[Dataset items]
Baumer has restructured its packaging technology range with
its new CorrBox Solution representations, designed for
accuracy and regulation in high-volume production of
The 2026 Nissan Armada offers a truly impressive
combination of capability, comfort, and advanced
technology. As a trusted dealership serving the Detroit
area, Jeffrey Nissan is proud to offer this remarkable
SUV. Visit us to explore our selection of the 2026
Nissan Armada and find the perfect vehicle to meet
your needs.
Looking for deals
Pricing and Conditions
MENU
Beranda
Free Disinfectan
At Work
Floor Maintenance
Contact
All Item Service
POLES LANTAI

==

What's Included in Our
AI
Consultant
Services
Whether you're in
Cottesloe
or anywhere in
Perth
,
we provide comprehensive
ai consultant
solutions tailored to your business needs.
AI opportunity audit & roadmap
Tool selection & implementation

Exercise aim:
In the entries above, one line contains "Whether you're in" and another contains "Tool selection & implementation". Reproduce exactly those two lines and the lines between them, nothing else.

Response to the task:
Whether you're in
Cottesloe
or anywhere in
Perth
,
we provide comprehensive
ai consultant
solutions tailored to your business needs.
AI opportunity audit & roadmap
Tool selection & implementation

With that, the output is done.